- [Aim of the exercise] An exact repeat is needed of the lines from the one with "Gallery 23 community" through the last line of the data below. Please omit the pictures.

- [Data extract]

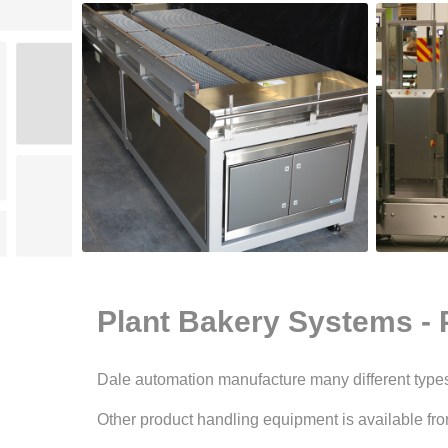
Plant Bakery Systems - 
Dale automation manufacture many different types 
Other product handling equipment is available fro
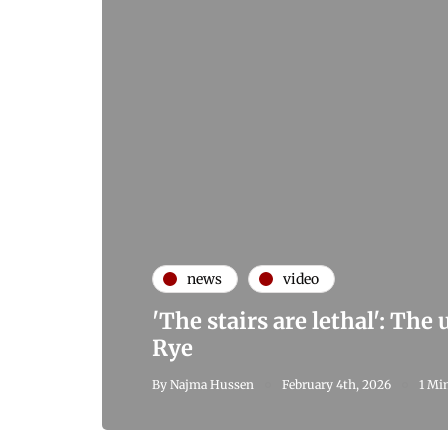
news
video
'The stairs are lethal': The
Rye
By
Najma Hussen
February 4th, 2026
1 Mi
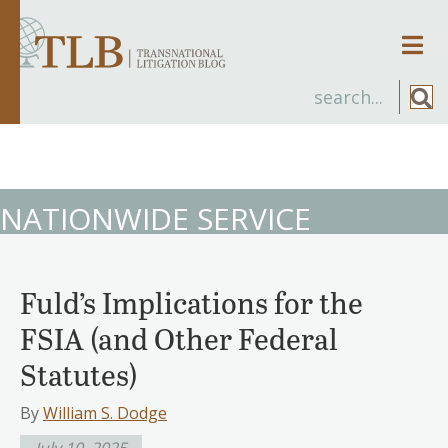
Men
NATIONWIDE SERVICE
Fuld’s Implications for the
FSIA (and Other Federal
Statutes)
By
William S. Dodge
July 10, 2025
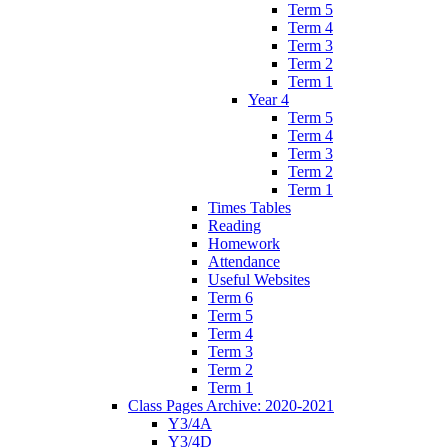
Term 5
Term 4
Term 3
Term 2
Term 1
Year 4
Term 5
Term 4
Term 3
Term 2
Term 1
Times Tables
Reading
Homework
Attendance
Useful Websites
Term 6
Term 5
Term 4
Term 3
Term 2
Term 1
Class Pages Archive: 2020-2021
Y3/4A
Y3/4D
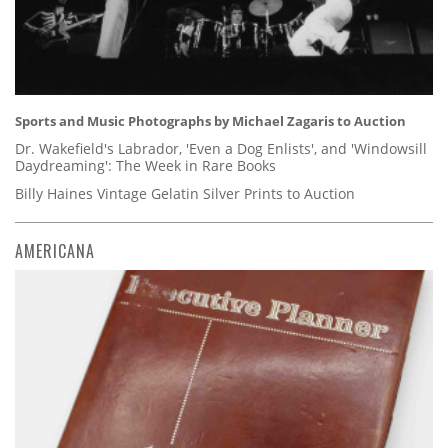
Sports and Music Photographs by Michael Zagaris to Auction
Dr. Wakefield's Labrador, 'Even a Dog Enlists', and 'Windowsill
Daydreaming': The Week in Rare Books
Billy Haines Vintage Gelatin Silver Prints to Auction
AMERICANA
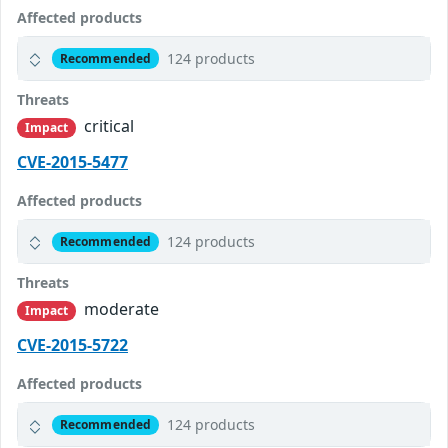
Affected products
124 products
Recommended
Threats
critical
Impact
CVE-2015-5477
Affected products
124 products
Recommended
Threats
moderate
Impact
CVE-2015-5722
Affected products
124 products
Recommended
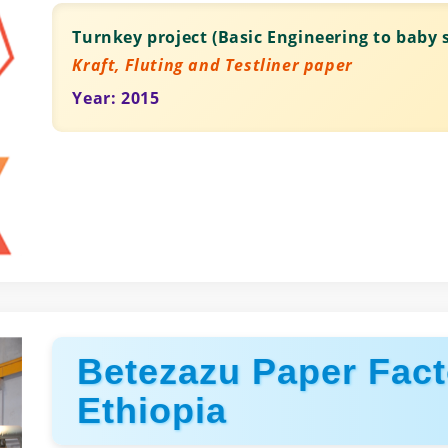
Turnkey project (Basic Engineering to baby s
Kraft, Fluting and Testliner paper
Year: 2015
Betezazu Paper Fact
Ethiopia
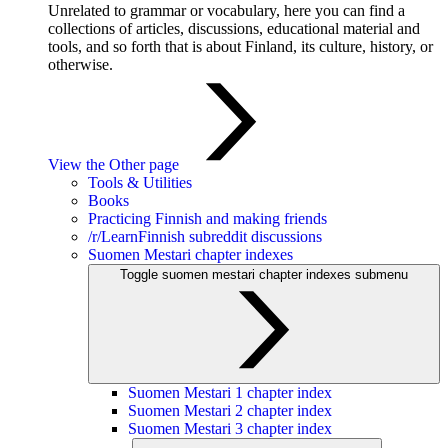
Unrelated to grammar or vocabulary, here you can find a
collections of articles, discussions, educational material and
tools, and so forth that is about Finland, its culture, history, or
otherwise.
View the Other page
Tools & Utilities
Books
Practicing Finnish and making friends
/r/LearnFinnish subreddit discussions
Suomen Mestari chapter indexes
Toggle suomen mestari chapter indexes submenu
Suomen Mestari 1 chapter index
Suomen Mestari 2 chapter index
Suomen Mestari 3 chapter index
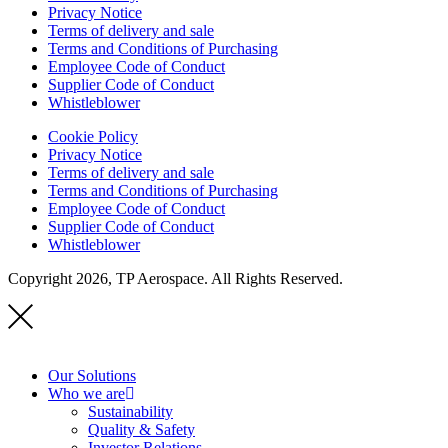
Privacy Notice
Terms of delivery and sale
Terms and Conditions of Purchasing
Employee Code of Conduct
Supplier Code of Conduct
Whistleblower
Cookie Policy
Privacy Notice
Terms of delivery and sale
Terms and Conditions of Purchasing
Employee Code of Conduct
Supplier Code of Conduct
Whistleblower
Copyright 2026, TP Aerospace. All Rights Reserved.
Our Solutions
Who we are
Sustainability
Quality & Safety
Investor Relations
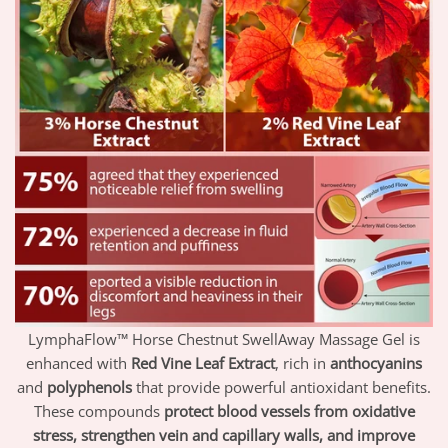
LymphaFlow™ Horse Chestnut SwellAway Massage Gel is
enhanced with
Red Vine Leaf Extract
, rich in
anthocyanins
and
polyphenols
that provide powerful antioxidant benefits.
These compounds
protect blood vessels from oxidative
stress, strengthen vein and capillary walls, and improve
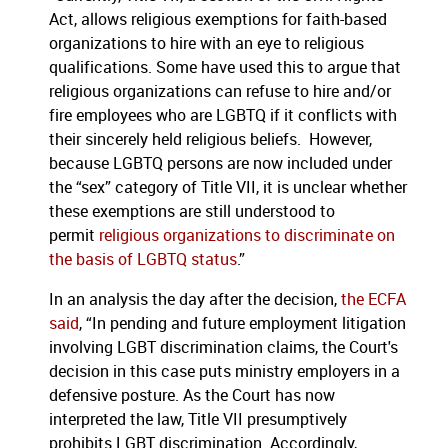
Act, allows religious exemptions for faith-based
organizations to hire with an eye to religious
qualifications. Some have used this to argue that
religious organizations can refuse to hire and/or
fire employees who are LGBTQ if it conflicts with
their sincerely held religious beliefs. However,
because LGBTQ persons are now included under
the “sex” category of Title VII, it is unclear whether
these exemptions are still understood to
permit
religious organizations to discriminate on
the basis of LGBTQ status
.”
In an analysis the day after the decision,
the ECFA
said
, “In pending and future employment litigation
involving LGBT discrimination claims, the Court's
decision in this case puts ministry employers in a
defensive posture. As the Court has now
interpreted the law, Title VII presumptively
prohibits LGBT discrimination. Accordingly,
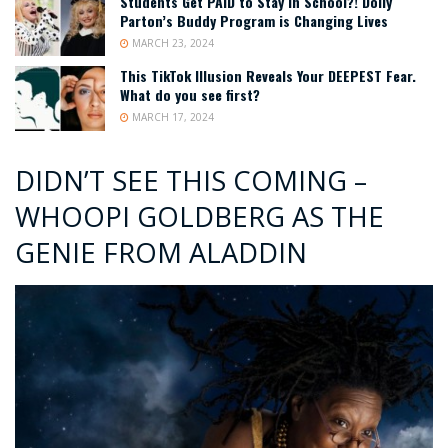
Students Get PAID to Stay in School?! Dolly
Parton’s Buddy Program is Changing Lives
MARCH 23, 2024
This TikTok Illusion Reveals Your DEEPEST Fear.
What do you see first?
MARCH 17, 2024
DIDN’T SEE THIS COMING –
WHOOPI GOLDBERG AS THE
GENIE FROM ALADDIN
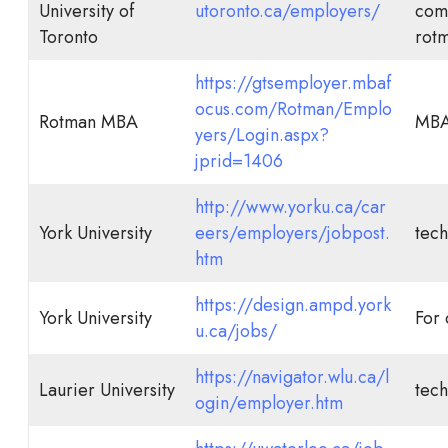
University of
utoronto.ca/employers/
comp
Toronto
rot
https://gtsemployer.mbaf
ocus.com/Rotman/Emplo
Rotman MBA
MB
yers/Login.aspx?
jprid=1406
http://www.yorku.ca/car
York University
eers/employers/jobpost.
tech
htm
https://design.ampd.york
York University
For 
u.ca/jobs/
https://navigator.wlu.ca/l
Laurier University
tech
ogin/employer.htm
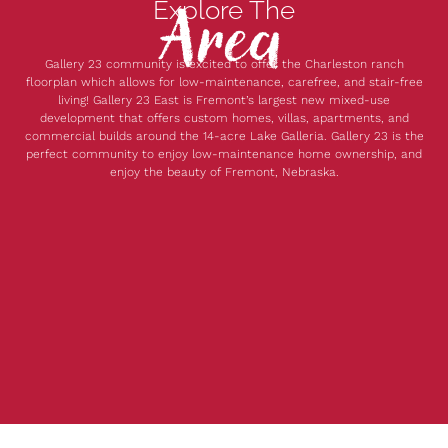
Area
Explore The
Gallery 23 community is excited to offer the Charleston ranch
floorplan which allows for low-maintenance, carefree, and stair-free
living! Gallery 23 East is Fremont’s largest new mixed-use
development that offers custom homes, villas, apartments, and
commercial builds around the 14-acre Lake Galleria. Gallery 23 is the
perfect community to enjoy low-maintenance home ownership, and
enjoy the beauty of Fremont, Nebraska.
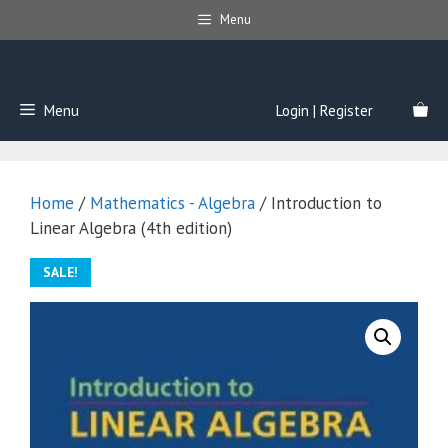
Skip
Menu
to
content
Menu
Login | Register
Home
/
Mathematics - Algebra
/ Introduction to
Linear Algebra (4th edition)
SALE!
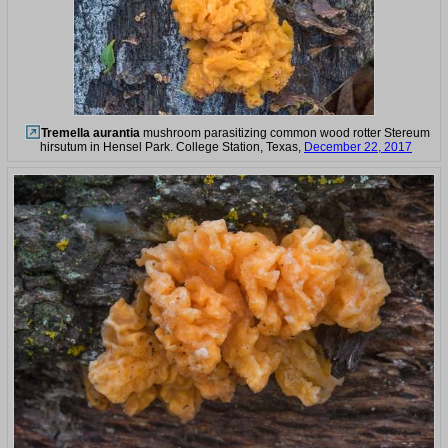
Tremella aurantia
mushroom parasitizing common wood rotter Stereum
hirsutum in Hensel Park. College Station, Texas,
December 22, 2017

- [Answer for this exercise]
Gallery 23 community is excited to offer the Charleston ranch
floorplan which allows for low-maintenance, carefree, and stair-free
living! Gallery 23 East is Fremont’s largest new mixed-use
development that offers custom homes, villas, apartments, and
commercial builds around the 14-acre Lake Galleria. Gallery 23 is the
perfect community to enjoy low-maintenance home ownership, and
enjoy the beauty of Fremont, Nebraska.
Skip
Menu
to
content
Menu
Login | Register
Home
/
Mathematics - Algebra
/ Introduction to
Linear Algebra (4th edition)
SALE!
Tremella aurantia
mushroom parasitizing common wood rotter Stereum
hirsutum in Hensel Park. College Station, Texas,
December 22, 2017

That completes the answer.